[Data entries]
══════════

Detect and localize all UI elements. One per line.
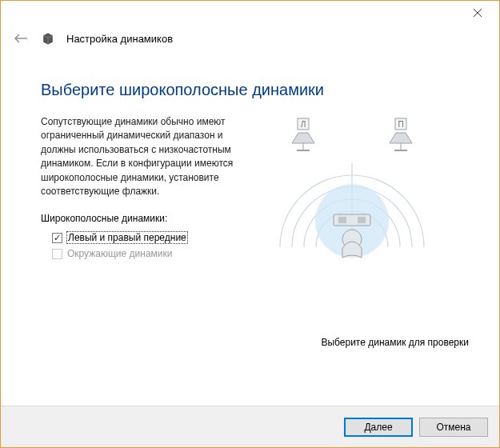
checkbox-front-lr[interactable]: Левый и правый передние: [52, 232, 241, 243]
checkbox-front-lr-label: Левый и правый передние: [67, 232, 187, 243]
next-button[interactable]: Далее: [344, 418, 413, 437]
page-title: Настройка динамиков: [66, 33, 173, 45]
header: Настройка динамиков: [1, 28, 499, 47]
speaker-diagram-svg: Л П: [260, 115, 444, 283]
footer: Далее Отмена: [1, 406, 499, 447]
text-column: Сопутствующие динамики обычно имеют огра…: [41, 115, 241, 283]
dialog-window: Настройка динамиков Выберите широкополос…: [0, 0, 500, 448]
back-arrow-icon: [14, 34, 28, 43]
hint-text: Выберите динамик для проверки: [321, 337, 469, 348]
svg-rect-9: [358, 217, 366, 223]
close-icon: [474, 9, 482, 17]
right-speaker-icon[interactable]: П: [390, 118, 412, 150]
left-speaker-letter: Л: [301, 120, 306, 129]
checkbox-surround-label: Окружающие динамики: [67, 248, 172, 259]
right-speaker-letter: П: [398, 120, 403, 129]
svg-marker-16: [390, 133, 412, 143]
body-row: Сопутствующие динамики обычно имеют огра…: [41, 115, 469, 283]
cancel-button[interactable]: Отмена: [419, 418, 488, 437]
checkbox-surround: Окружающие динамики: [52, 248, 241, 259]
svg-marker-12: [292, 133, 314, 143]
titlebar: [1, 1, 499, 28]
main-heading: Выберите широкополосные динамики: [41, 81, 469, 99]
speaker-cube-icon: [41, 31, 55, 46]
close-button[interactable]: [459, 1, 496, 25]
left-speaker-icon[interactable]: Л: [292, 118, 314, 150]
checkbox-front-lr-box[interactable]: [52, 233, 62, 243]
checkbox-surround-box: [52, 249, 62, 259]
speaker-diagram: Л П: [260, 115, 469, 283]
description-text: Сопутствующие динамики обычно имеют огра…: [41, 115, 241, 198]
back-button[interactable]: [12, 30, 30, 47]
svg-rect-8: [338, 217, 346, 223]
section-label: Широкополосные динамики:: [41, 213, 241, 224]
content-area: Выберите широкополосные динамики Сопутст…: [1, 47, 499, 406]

══════════

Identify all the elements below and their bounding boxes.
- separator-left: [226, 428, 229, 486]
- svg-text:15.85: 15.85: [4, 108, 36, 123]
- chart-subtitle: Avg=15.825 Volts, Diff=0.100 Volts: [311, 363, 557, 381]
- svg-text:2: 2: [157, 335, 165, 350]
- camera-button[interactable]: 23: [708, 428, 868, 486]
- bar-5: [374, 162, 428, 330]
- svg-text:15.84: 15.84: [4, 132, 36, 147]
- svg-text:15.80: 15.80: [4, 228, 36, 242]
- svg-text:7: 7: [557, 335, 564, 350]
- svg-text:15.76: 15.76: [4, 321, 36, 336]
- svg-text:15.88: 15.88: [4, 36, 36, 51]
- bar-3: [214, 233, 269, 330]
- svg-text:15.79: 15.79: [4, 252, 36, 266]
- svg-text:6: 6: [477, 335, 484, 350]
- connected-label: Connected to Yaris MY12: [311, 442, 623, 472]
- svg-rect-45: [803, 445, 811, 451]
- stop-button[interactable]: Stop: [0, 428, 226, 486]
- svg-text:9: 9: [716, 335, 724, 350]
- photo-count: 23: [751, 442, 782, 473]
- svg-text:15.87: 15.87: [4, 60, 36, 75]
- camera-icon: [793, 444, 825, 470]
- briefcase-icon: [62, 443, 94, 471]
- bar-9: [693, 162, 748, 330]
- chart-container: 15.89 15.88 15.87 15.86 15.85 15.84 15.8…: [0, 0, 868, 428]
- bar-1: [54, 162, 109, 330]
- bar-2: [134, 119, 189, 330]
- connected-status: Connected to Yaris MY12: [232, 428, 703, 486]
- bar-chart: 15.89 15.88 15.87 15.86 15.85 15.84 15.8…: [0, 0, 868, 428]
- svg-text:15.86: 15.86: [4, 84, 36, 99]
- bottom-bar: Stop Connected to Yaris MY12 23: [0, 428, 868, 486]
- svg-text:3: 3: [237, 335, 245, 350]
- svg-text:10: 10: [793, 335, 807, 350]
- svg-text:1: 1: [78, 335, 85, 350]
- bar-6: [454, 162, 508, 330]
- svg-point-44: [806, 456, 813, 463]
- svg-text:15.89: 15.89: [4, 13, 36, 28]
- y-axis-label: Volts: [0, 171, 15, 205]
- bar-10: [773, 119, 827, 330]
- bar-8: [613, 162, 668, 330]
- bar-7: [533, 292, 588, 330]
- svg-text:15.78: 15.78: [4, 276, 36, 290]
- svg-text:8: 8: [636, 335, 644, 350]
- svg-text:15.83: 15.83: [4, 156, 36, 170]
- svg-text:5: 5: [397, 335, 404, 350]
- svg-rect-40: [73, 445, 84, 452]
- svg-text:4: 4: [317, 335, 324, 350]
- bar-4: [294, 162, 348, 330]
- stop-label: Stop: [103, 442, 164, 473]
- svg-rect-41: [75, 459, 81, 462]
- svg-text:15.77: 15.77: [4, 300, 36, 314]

══════════

## Work to complete
When the entries above show the word "правый" in a line, copy that line out.

## Answer to this exercise
checkbox-front-lr[interactable]: Левый и правый передние: [52, 232, 241, 243]
checkbox-front-lr-label: Левый и правый передние: [67, 232, 187, 243]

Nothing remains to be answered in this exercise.